Bel pulang sekolah sebenarnya sudah berdering sekitar 40 menit yang lalu. Sekolah pun terasa lebih sepi, paling hanya diisi oleh murid-murid yang ada klub. Beberapa siswa dari klub teater tampak sibuk membawa banyak tumpukan kardus yang diisi dengan kostum-kostum mereka. Di dekat kebun nampak beberapa siswa dari klub melukis sedang duduk-duduk, lengkap dengan peralatan lukis mereka. Gelak tawa dan beberapa lelucon picisan terlontar dari bibir mereka, sedangkan tangan mereka tampak lincah membuat pensil seakan menari diatas kertas putih yang tak terasa sudah menjadi bunga aster yang cantik. Jauh di gedung bagian utara, samar-samar terdengar nyanyian merdu dari klub paduan suara, bak kumpulan blackbird sedang berkicau riang. Suasana damai yang memang selalu tercipta ketika pulang sekolah di SMA ini.

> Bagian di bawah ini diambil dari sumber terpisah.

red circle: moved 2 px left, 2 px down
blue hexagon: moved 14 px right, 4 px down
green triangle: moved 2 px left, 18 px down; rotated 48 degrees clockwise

Tapi, kedamaian itu sama sekali tidak berpengaruh apa-apa pada Petra.

Gadis itu sudah berdiri sejak bel berbunyi di bawah pohon besar di belakang sekolahnya, tanpa bergerak semilipun. Cahaya sore yang menembus dedaunan pohon memantul jelas pada wajah gelisah gadis itu. Sesekali Ia melirik pada arloji oranye miliknya, kemudian memandang ke langit sore dengan tatapan penuh kekhawatiran. Alisnya mengerut dan bibir tipisnya bergerak naik. Ia coba menenangkan dirinya dengan menghirup udara banyak-banyak, mengisi penuh rongga paru-parunya, menahannya beberapa detik, dan menghembuskannya lewat mulut.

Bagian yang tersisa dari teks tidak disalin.